No crepúsculo da Pirâmide. É, meus (que não são mais meus) óculos agora pertecem ao templo.

Aqui está o buraco que "engoliu" a minha proteção ocular. Quase fui eu que despenquei lá para baixo.


  Cabisbaixo descendo a pirâmide, lembrei que tinha que me preocupar em achar uma acomodação. Saímos então com a nossa scooter no meio da floresta e caminhos de terra até voltar a estrada. Por sorte achamos a pousada. Tomei um banho gelado, não tinha água quente, e fomos jantar. Mais uma vez tivemos que negociar o preço da comida. A dona da pousada queria 10 dólares, mas a Sra. Soulsurfer ficou cinco minutos conversando com a mesma até ela aceitar fazer por 7 dólares. Fazer o que, no meio do nada era pegar ou pegar.

  Éramos apenas nós na pousada e mais um grupo de quatro italianos acompanhados de um guia local. Eles não fizeram questão de conversar, então fiquei na minha comendo. Foi quando surgiu uma senhora com aparência chinesa de já certa idade falando um ótimo inglês. Ela chegou na mesa dos Italianos e eles, a exceção de um, nem deram bola para a senhora e continuaram a falar em italiano. Aquilo me incomodou bastante. Perguntei então para a senhora se ela não queria se sentar conosco. Ela abriu um sorriso e disse “Claro que sim!”.

  Meus amigos, foi uma das conversas mais gostosas e felizes que tive em vários e vários meses. Eu e minha companheira sentimos-nos conectados com a Senhora. Ela era nascida em Hong Kong (coincidência, pois os dois rapazes da pirâmide também o eram), mas morava há 42 anos no Canadá em Toronto. Falamos sobre tantas coisas. Filosofia, política chinesa, a bobagem que é achar que a visão ocidental sobre a China é o único retrato da realidade que existe, sobre a vida, filhos, desejos, bens materiais, foi sinceramente demais.

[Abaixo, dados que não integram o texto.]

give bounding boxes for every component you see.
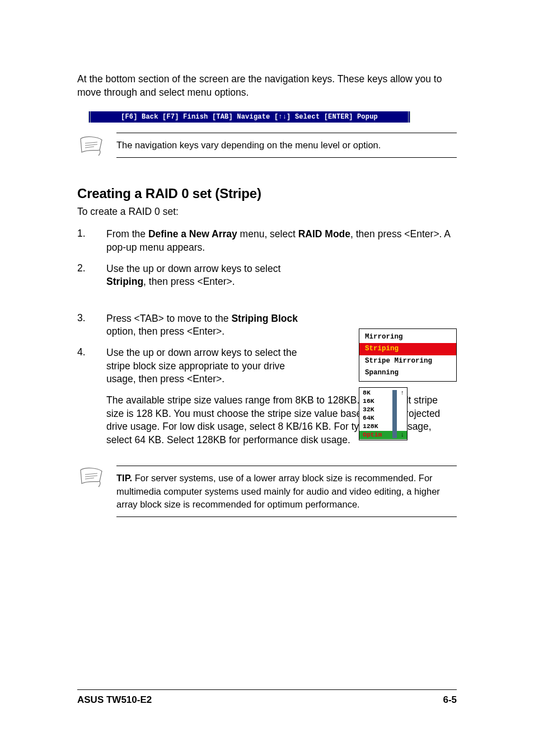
- step-number: 4.: [77, 346, 106, 386]
- step-number: 1.: [77, 228, 106, 254]
- tip-block: TIP. For server systems, use of a lower …: [77, 466, 457, 516]
- block-size-option-16k[interactable]: 16K: [359, 397, 407, 406]
- note-icon: [77, 134, 104, 157]
- raid-mode-option-mirroring[interactable]: Mirroring: [359, 331, 456, 343]
- stripe-block-popup[interactable]: ↑ ↓ 8K 16K 32K 64K 128K Optim: [359, 387, 407, 440]
- raid-mode-option-spanning[interactable]: Spanning: [359, 367, 456, 379]
- note-icon: [77, 466, 104, 488]
- step-1: 1. From the Define a New Array menu, sel…: [77, 228, 457, 254]
- navigation-keys-bar: [F6] Back [F7] Finish [TAB] Navigate [↑↓…: [88, 111, 410, 123]
- raid-mode-option-stripe-mirroring[interactable]: Stripe Mirroring: [359, 355, 456, 367]
- step-number: 3.: [77, 312, 106, 339]
- block-size-option-128k[interactable]: 128K: [359, 422, 407, 431]
- block-size-option-8k[interactable]: 8K: [359, 389, 407, 397]
- step-3-bold: Striping Block: [231, 313, 298, 324]
- step-1-text-b: menu, select: [237, 228, 298, 240]
- step-3-text-a: Press <TAB> to move to the: [106, 313, 231, 324]
- block-size-option-32k[interactable]: 32K: [359, 406, 407, 414]
- block-size-option-optim[interactable]: Optim: [359, 431, 407, 439]
- step-1-text-a: From the: [106, 228, 148, 240]
- footer-page-number: 6-5: [443, 694, 457, 706]
- step-4-text: Use the up or down arrow keys to select …: [106, 346, 308, 386]
- step-number: 2.: [77, 262, 106, 289]
- step-2-text-b: , then press <Enter>.: [143, 276, 235, 287]
- raid-mode-popup[interactable]: Mirroring Striping Stripe Mirroring Span…: [359, 328, 457, 382]
- intro-text: At the bottom section of the screen are …: [77, 73, 457, 99]
- scrollbar[interactable]: [392, 390, 397, 438]
- page-footer: ASUS TW510-E2 6-5: [77, 689, 457, 706]
- raid-mode-option-striping[interactable]: Striping: [359, 343, 456, 355]
- note-text: The navigation keys vary depending on th…: [116, 139, 457, 152]
- tip-text: For server systems, use of a lower array…: [116, 473, 440, 509]
- arrow-down-icon: ↓: [400, 431, 404, 439]
- note-block: The navigation keys vary depending on th…: [77, 133, 457, 158]
- step-1-bold-a: Define a New Array: [148, 228, 237, 240]
- step-2-text-a: Use the up or down arrow keys to select: [106, 263, 280, 274]
- step-2: 2. Use the up or down arrow keys to sele…: [77, 262, 457, 289]
- section-heading: Creating a RAID 0 set (Stripe): [77, 186, 457, 201]
- block-size-option-64k[interactable]: 64K: [359, 414, 407, 422]
- step-2-bold: Striping: [106, 276, 143, 287]
- footer-product: ASUS TW510-E2: [77, 694, 152, 706]
- section-subtext: To create a RAID 0 set:: [77, 206, 457, 218]
- tip-label: TIP.: [116, 473, 132, 483]
- arrow-up-icon: ↑: [400, 389, 404, 397]
- step-1-bold-b: RAID Mode: [298, 228, 350, 240]
- step-3-text-b: option, then press <Enter>.: [106, 326, 224, 337]
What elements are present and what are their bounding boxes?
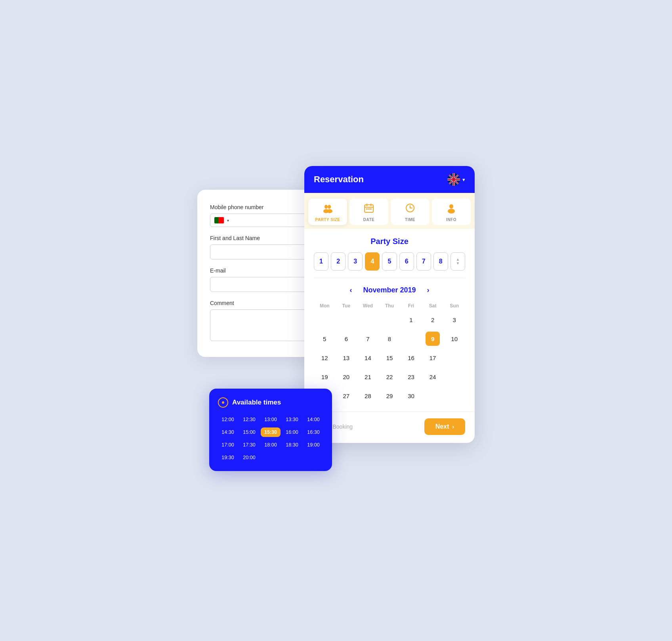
time-slot[interactable]: 13:30 (282, 415, 302, 424)
spinner-down[interactable]: ▼ (456, 261, 460, 265)
step-info[interactable]: INFO (432, 198, 471, 225)
cal-day-28[interactable]: 28 (357, 386, 379, 405)
party-size-selector: 1 2 3 4 5 6 7 8 ▲ ▼ (314, 252, 465, 271)
cal-day-12[interactable]: 12 (314, 348, 336, 367)
party-size-section-title: Party Size (314, 237, 465, 246)
cal-empty (422, 386, 444, 405)
party-size-step-icon (322, 202, 333, 216)
svg-point-1 (325, 205, 328, 209)
cal-day-10[interactable]: 10 (443, 329, 465, 348)
calendar-week-5: 26 27 28 29 30 (314, 386, 465, 405)
cal-day-23[interactable]: 23 (400, 367, 422, 386)
reservation-title: Reservation (314, 174, 364, 185)
uk-flag-icon (447, 173, 460, 186)
cal-day-29[interactable]: 29 (379, 386, 401, 405)
col-sat: Sat (422, 301, 444, 310)
cal-day-21[interactable]: 21 (357, 367, 379, 386)
cal-day-7[interactable]: 7 (357, 329, 379, 348)
party-size-6[interactable]: 6 (399, 252, 414, 271)
language-selector[interactable]: ▾ (447, 173, 465, 186)
time-slot-selected[interactable]: 15:30 (261, 427, 281, 437)
party-size-1[interactable]: 1 (314, 252, 328, 271)
time-slot[interactable]: 19:00 (304, 440, 323, 450)
lang-chevron-icon: ▾ (462, 177, 465, 183)
cal-empty (400, 329, 422, 348)
cal-day-3[interactable]: 3 (443, 310, 465, 329)
step-time-label: TIME (405, 217, 415, 222)
cal-day-15[interactable]: 15 (379, 348, 401, 367)
time-slot[interactable]: 18:30 (282, 440, 302, 450)
next-button-label: Next (435, 423, 449, 430)
col-fri: Fri (400, 301, 422, 310)
calendar-week-1: 1 2 3 (314, 310, 465, 329)
step-date[interactable]: DATE (349, 198, 388, 225)
time-slot[interactable]: 15:00 (239, 427, 259, 437)
party-size-5[interactable]: 5 (382, 252, 397, 271)
calendar-grid: Mon Tue Wed Thu Fri Sat Sun (314, 301, 465, 405)
cal-day-8[interactable]: 8 (379, 329, 401, 348)
cal-day-24[interactable]: 24 (422, 367, 444, 386)
time-slot[interactable]: 17:30 (239, 440, 259, 450)
next-button[interactable]: Next › (424, 418, 465, 435)
time-slot[interactable]: 16:30 (304, 427, 323, 437)
cal-day-6[interactable]: 6 (336, 329, 357, 348)
cal-day-22[interactable]: 22 (379, 367, 401, 386)
cal-day-16[interactable]: 16 (400, 348, 422, 367)
clock-icon (218, 397, 228, 408)
step-date-label: DATE (363, 217, 374, 222)
cal-empty (443, 386, 465, 405)
calendar-navigation: ‹ November 2019 › (314, 284, 465, 296)
cal-day-20[interactable]: 20 (336, 367, 357, 386)
prev-month-button[interactable]: ‹ (346, 284, 355, 296)
time-slot[interactable]: 18:00 (261, 440, 281, 450)
svg-point-15 (449, 204, 453, 209)
time-slot[interactable]: 12:00 (218, 415, 238, 424)
portugal-flag (214, 217, 224, 223)
divider (314, 278, 465, 278)
party-size-7[interactable]: 7 (416, 252, 431, 271)
time-slot[interactable]: 14:30 (218, 427, 238, 437)
col-wed: Wed (357, 301, 379, 310)
time-slot[interactable]: 20:00 (239, 453, 259, 462)
svg-rect-11 (370, 208, 372, 210)
cal-day-30[interactable]: 30 (400, 386, 422, 405)
cal-day-13[interactable]: 13 (336, 348, 357, 367)
cal-day-1[interactable]: 1 (400, 310, 422, 329)
cal-day-5[interactable]: 5 (314, 329, 336, 348)
time-slot[interactable]: 19:30 (218, 453, 238, 462)
time-slot[interactable]: 16:00 (282, 427, 302, 437)
time-step-icon (405, 202, 416, 216)
party-size-8[interactable]: 8 (433, 252, 448, 271)
cal-empty (357, 310, 379, 329)
cal-day-9[interactable]: 9 (422, 329, 444, 348)
reservation-body: Party Size 1 2 3 4 5 6 7 8 ▲ ▼ ‹ Novembe (304, 229, 475, 412)
cal-empty (336, 310, 357, 329)
calendar-month: November 2019 (363, 286, 416, 294)
cal-day-27[interactable]: 27 (336, 386, 357, 405)
step-party-size-label: PARTY SIZE (315, 217, 340, 222)
step-party-size[interactable]: PARTY SIZE (308, 198, 347, 225)
cal-empty (443, 367, 465, 386)
step-time[interactable]: TIME (391, 198, 430, 225)
svg-point-2 (328, 205, 331, 209)
svg-point-16 (448, 209, 455, 214)
next-month-button[interactable]: › (424, 284, 433, 296)
cal-day-14[interactable]: 14 (357, 348, 379, 367)
time-slot[interactable]: 12:30 (239, 415, 259, 424)
time-slot[interactable]: 17:00 (218, 440, 238, 450)
next-arrow-icon: › (452, 424, 454, 430)
time-slot[interactable]: 13:00 (261, 415, 281, 424)
available-times-card: Available times 12:00 12:30 13:00 13:30 … (209, 389, 332, 471)
times-header: Available times (218, 397, 323, 408)
time-slot[interactable]: 14:00 (304, 415, 323, 424)
cal-day-2[interactable]: 2 (422, 310, 444, 329)
cal-empty (314, 310, 336, 329)
svg-rect-10 (368, 208, 370, 210)
party-size-2[interactable]: 2 (331, 252, 346, 271)
cal-day-19[interactable]: 19 (314, 367, 336, 386)
scene: Mobile phone number ▾ First and Last Nam… (197, 166, 475, 475)
party-size-spinner[interactable]: ▲ ▼ (451, 252, 465, 271)
cal-day-17[interactable]: 17 (422, 348, 444, 367)
party-size-4[interactable]: 4 (365, 252, 380, 271)
party-size-3[interactable]: 3 (348, 252, 363, 271)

  Quando ela nos disse o que estava fazendo, apenas respondi "what?" Ela estava simplesmente pedalando. Sim, uma senhora de 62 anos resolveu comprar um ticket aéreo Canadá-Bkk, trazer a sua bicicleta e estava pedalando há 10 dias. O objetivo dela era chegar na China em um mês. Fantástico, extraordinário, é o que posso dizer.  O nome da senhora Elley Ho (provavelmente o nome ocidental dela).  Foram duas horas conversando que pareceram alguns minutos apenas.

  Frases e pensamentos lindos que ela ia dizendo como “coisas que aquecem o coração”, “vida que vale a pena ser vivida”, “a beleza de ajudar os outros e compartilhar momentos” apareciam enquanto a conversa transcorria. Como dois brasileiros na faixa de 30 e poucos anos podem se sentir tão conectados com uma Senhora na sétima década de vida de uma origem cultural tão diferente? Há algo que nos une enquanto seres humanos, prezados amigos leitores, algo difícil de se explicar (apesar de eu tentar fazer isso nesse espaço em alguns artigos), mas muito fácil de se sentir quando se passa por uma situação dessas. Foi maravilhoso.

  Disse para ela “esse é o jeito brasileiro de se despedir” e nós três demos um grande abraço longo e apertado. Ela então falou “venham me visitar em Toronto”, e se um dia passar por lá, como pretendo fazer numa próxima viagem de carro longa pelas Américas, com certeza será um prazer imenso reeencontrá-la. 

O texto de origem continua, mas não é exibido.